— PROBLEM DETAILS —
With the pictures omitted, set down exactly the lines from the one that contains "High aspect ratios (height/width)" through the last line of the data.

RECORDS TO USE: Begin

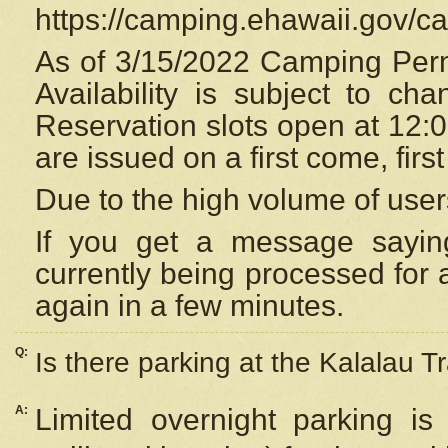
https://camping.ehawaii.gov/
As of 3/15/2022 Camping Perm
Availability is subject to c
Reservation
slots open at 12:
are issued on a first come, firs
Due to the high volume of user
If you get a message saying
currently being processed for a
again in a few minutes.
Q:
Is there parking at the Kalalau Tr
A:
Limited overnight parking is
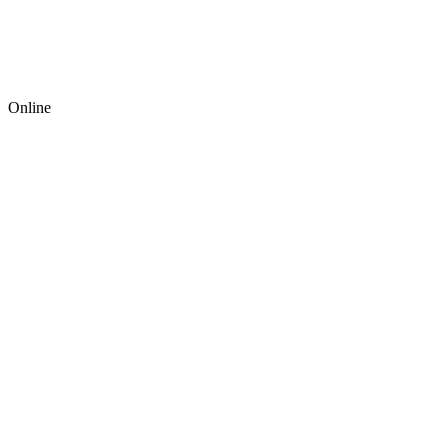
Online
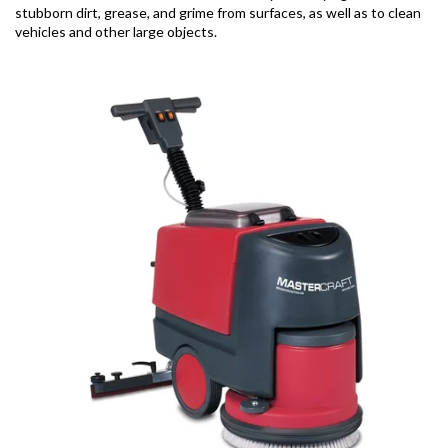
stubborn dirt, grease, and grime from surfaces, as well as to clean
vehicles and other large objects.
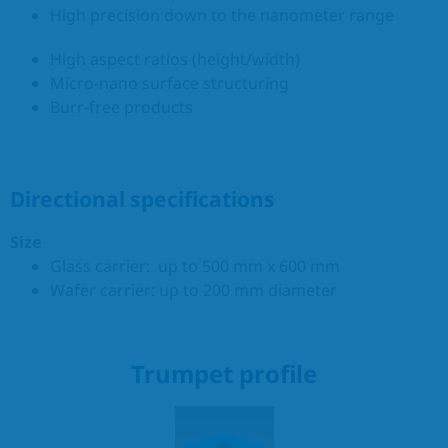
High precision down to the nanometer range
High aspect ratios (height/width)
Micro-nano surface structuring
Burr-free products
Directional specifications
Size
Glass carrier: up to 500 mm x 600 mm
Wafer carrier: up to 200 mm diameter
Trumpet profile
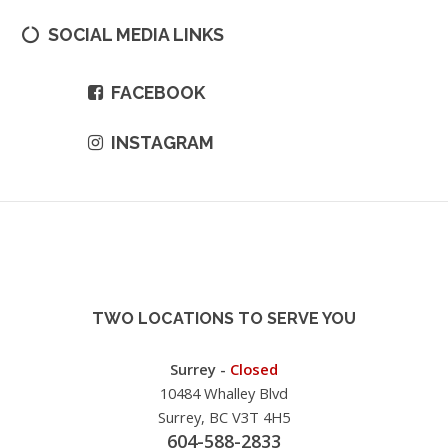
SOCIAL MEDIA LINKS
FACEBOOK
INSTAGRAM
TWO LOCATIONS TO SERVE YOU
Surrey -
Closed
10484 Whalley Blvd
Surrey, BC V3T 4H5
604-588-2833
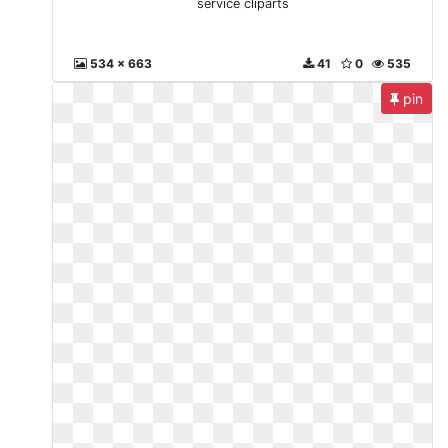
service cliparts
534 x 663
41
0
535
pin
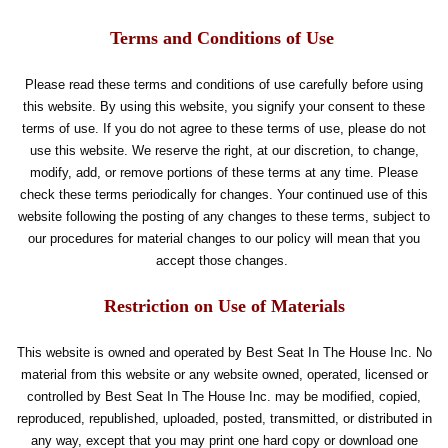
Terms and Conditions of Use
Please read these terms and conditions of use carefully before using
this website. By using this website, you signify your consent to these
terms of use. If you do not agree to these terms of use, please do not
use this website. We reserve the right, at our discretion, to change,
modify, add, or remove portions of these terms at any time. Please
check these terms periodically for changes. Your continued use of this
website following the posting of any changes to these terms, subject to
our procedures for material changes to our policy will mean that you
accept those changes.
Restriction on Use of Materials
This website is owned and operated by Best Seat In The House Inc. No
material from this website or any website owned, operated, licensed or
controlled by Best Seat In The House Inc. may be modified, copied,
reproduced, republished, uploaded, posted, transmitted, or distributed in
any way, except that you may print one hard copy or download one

RECORDS TO USE: End

— ANSWER TO THE PROBLEM —
High aspect ratios (height/width)
Micro-nano surface structuring
Burr-free products
Directional specifications
Size
Glass carrier: up to 500 mm x 600 mm
Wafer carrier: up to 200 mm diameter
Trumpet profile
SOCIAL MEDIA LINKS
FACEBOOK
INSTAGRAM
TWO LOCATIONS TO SERVE YOU
Surrey -
Closed
10484 Whalley Blvd
Surrey, BC V3T 4H5
604-588-2833
service cliparts
534 x 663
41
0
535
pin
Terms and Conditions of Use
Please read these terms and conditions of use carefully before using
this website. By using this website, you signify your consent to these
terms of use. If you do not agree to these terms of use, please do not
use this website. We reserve the right, at our discretion, to change,
modify, add, or remove portions of these terms at any time. Please
check these terms periodically for changes. Your continued use of this
website following the posting of any changes to these terms, subject to
our procedures for material changes to our policy will mean that you
accept those changes.
Restriction on Use of Materials
This website is owned and operated by Best Seat In The House Inc. No
material from this website or any website owned, operated, licensed or
controlled by Best Seat In The House Inc. may be modified, copied,
reproduced, republished, uploaded, posted, transmitted, or distributed in
any way, except that you may print one hard copy or download one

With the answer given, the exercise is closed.